Мужество? Я всегда считал, что искусство, настоящее искусство покупается страданием, я же попросту не умею страдать, и в этом, по-моему, все дело. Ничто не пронимает меня — ни моя оголтелая свобода, которую иные называют одиночеством, ни служебные неурядицы, ни даже грозящие миру катаклизмы, иссушившие мозг и душу Володи Емельяненко. А я неуязвим. Я по-прежнему вышусь на земле весело и прочно, и усмешливый оскал моего лица никогда не сменится трагической маской. Я отдаю себе отчет в том, что это говорит о моей духовной неглубине, ибо, как свидетельствует история, все недюжинные личности носили на челе отпечаток высокой скорби, однако и страдание само по себе еще не является залогом творческих взлетов. Сергей Ноженко — печальное доказательство тому.
Мужество… Сейчас я понимаю, в чем дело. Они принимали за мужество то относительное спокойствие, с которым переносил я обрушивающиеся на меня удары.

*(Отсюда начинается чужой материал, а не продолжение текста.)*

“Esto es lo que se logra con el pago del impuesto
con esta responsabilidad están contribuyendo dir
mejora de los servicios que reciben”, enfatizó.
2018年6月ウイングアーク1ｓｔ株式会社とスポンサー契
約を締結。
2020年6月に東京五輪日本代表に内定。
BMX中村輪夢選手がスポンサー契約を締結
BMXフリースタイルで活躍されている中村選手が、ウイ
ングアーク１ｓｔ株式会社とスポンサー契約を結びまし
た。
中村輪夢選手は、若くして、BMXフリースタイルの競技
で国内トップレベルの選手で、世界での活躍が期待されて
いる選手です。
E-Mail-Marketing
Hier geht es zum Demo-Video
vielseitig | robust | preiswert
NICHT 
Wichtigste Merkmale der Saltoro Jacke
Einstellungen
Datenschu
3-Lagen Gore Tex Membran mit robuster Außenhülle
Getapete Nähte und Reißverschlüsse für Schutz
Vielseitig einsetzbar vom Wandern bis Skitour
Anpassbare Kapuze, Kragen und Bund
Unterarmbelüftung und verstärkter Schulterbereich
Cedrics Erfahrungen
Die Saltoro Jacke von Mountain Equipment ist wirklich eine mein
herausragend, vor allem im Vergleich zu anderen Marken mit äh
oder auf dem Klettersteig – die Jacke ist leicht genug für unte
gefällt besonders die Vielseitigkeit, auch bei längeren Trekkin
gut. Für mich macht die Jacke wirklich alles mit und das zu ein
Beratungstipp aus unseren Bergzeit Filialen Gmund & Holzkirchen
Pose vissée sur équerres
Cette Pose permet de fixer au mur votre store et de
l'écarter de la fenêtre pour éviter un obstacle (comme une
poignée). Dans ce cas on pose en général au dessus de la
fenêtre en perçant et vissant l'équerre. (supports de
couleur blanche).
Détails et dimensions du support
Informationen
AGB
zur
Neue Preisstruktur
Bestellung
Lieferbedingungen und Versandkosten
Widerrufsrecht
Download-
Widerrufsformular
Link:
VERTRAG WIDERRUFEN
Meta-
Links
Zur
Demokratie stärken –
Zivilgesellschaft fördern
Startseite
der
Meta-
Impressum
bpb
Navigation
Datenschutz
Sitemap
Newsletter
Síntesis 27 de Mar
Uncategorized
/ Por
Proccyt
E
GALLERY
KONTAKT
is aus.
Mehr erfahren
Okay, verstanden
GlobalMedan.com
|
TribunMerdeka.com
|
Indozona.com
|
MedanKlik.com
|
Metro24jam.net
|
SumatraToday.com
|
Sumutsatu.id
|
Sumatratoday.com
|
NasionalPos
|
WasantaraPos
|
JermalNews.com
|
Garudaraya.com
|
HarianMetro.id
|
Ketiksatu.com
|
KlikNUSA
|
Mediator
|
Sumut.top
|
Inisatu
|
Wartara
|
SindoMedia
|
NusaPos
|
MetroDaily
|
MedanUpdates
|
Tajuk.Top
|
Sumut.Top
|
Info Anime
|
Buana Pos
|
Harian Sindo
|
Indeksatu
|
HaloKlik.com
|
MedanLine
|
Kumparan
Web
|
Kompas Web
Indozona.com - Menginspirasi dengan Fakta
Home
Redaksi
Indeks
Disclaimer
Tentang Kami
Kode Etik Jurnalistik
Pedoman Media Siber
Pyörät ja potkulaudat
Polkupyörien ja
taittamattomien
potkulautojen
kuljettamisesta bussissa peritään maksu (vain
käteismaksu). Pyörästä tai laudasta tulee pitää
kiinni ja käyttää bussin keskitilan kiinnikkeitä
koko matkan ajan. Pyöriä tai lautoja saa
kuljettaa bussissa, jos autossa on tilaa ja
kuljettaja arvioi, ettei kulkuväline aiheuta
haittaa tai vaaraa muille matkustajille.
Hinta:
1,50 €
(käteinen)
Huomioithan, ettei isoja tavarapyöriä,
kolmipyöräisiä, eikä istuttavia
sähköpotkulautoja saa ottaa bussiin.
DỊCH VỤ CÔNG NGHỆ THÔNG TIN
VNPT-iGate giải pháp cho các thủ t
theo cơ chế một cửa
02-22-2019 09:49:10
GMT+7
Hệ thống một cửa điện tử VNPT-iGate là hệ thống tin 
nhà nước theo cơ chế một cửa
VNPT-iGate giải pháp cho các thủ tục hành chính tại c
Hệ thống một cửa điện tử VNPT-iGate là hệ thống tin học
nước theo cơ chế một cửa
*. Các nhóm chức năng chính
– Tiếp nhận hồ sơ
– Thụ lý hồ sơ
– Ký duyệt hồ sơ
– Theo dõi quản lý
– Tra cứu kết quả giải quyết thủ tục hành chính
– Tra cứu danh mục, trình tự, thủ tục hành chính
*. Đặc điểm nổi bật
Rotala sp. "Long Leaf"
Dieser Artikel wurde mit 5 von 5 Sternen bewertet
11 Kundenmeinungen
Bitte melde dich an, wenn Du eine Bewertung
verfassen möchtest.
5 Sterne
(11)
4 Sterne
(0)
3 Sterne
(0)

Вот разве что вначале нализался и прогулял день, который въедливый Алахватов оформил как «отпуск без содержания», потребовав у меня соответствующее заявление. Они ошибались — и Ян Калиновский и Сергей Ноженко, равно как и Алахватов, отчитавший меня за малодушие. «Надо воевать за свои принципы! — гремел он, перекрывая гул вентиляторов и вой сквозняков. — Признать свою ошибку… Ведь ошибка была? Была! Надо признать ее и воевать дальше. Вы же вместо этого ударились в пьянство». Они ошибались, потому что не знали, что в тот день, когда Василь Васильич обласкал меня своей отеческой заботой о моем трудоустройстве, состоялся еще один разговор — в шашлычной Аристарха Ивановича. И что после этой милой беседы (беседы? Мне кажется, Эльвира сбежала, так и не вымолвив ни слова, — я говорил и за нее, и за Аристарха Ивановича; стало быть, я все знал, и никакой неожиданности не было в ее… не то что отказе стать моей женой, а больше чем отказе… В ее восприятии всего, что я нес, как дичайшей ахинеи, которую и обсуждать-то смешно), после этой славной беседы что были для меня все эти Лапшины, опровержения, смена места работы!